Konzept der internen Förderung von Wissens- und Technologietransfer

Beim Wissens- und Technologietransfer gibt es trotz zahlreicher Förderformate und Kooperationsmöglichkeiten Förderlücken, die den „letzten Schritt“ zum Transfer nach außen erschweren oder gar unmöglich machen. Dies hat die Universitätsleitung zum Anlass genommen, einmal im Jahr zur Antragstellung für die interne, aus eigenen Mitteln finanzierte Förderung von Wissens- und Technologietransferprojekten aufzurufen. In der Antragstellung ist diese Fördermöglichkeit gezielt niedrigschwellig formuliert. Sie richtet sich ausschließlich an Mitarbeitende der Universität Stuttgart.

Erläuterungen zum Hintergrund der internen Förderung

Technologietransfer

Bei technologiegetriebenen Projekten fehlen in der Regel Finanzierungsmöglichkeiten zum Bau von Prototypen oder Demonstratoren. Diese sind jedoch in vielen Fällen die Voraussetzung, um direkt auf Entwicklungs- und Vermarktungspartner zugehen zu können. Damit können zum Beispiel gemeinsame Projekte zum Erreichen der Marktreife durchgeführt werden oder Lizenzen auf Know-how oder Schutzrechte vergeben werden. Forschungsergebnisse bleiben deshalb oft in der Konzept- oder Funktionsmusterphase stecken.

Wissenstransfer

Im geisteswissenschaftlichen Bereich der Universität gibt es viele Ideen für Wissenstransfervorhaben, die trotz großer gesellschaftlicher Relevanz und Bedeutung für die Universität mit den vorhandenen externen Fördermöglichkeiten nur schwer oder gar nicht finanzierbar sind. Unterstützt werden Wissenstransfer-Vorhaben, die nicht nur eine große gesellschaftliche Relevanz aufweisen, sondern sich insbesondere durch einen interdisziplinären Ansatz innerhalb und zwischen den Fakultäten auszeichnen und die Darstellung der Universität Stuttgart in der Öffentlichkeit unterstützen.

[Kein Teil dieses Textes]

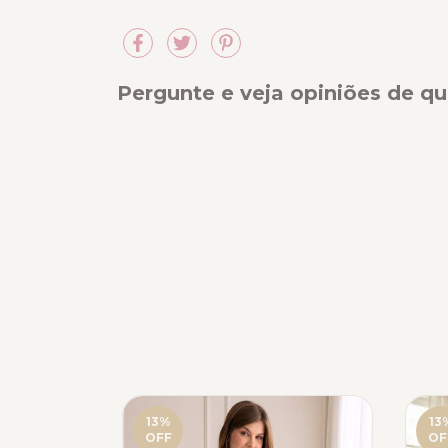
Pergunte e veja opiniões de 
13
%
13
OFF
OF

Die Ausschreibung wird immer zum Jahresende veröffentlicht. Antragsfrist ist der 31. März des darauffolgenden Jahres. Die Ausschreibung erfolgt per Rundschreiben und den E-Mail-Verteiler „profs-all“. Die Antragstellung ist in der Regel einstufig und für Wissenstransferprojekte grundsätzlich formlos. Für Technologietransfer-Projekte gibt es ein Antragsformular.

Die Bewertung und Auswahl der zu fördernden Projekte erfolgt durch das Rektorat auf Vorschlag des Kooperationsrats der Universität.

Geförderte Projekte 2021

Beleuchtungseinheit des neuen Messverfahrens für Asphären und Freiformflächen.
Institut für Technische Optik

Asphärischen und Freiformoptiken haben einen immer größer werdenden Anteil an optischen Systemen im Consumer-, Industrie- und Forschungsbereich. Ihre Herstellung setzt die Vermessung ihrer Form im Fertigungsprozess voraus. Hier stellt der Stand der Technik an verfügbaren Messmethoden in Bezug auf Messzeit und  Messgenauigkeit ein Problem dar, mit typischen Messzeiten von vielen Minuten.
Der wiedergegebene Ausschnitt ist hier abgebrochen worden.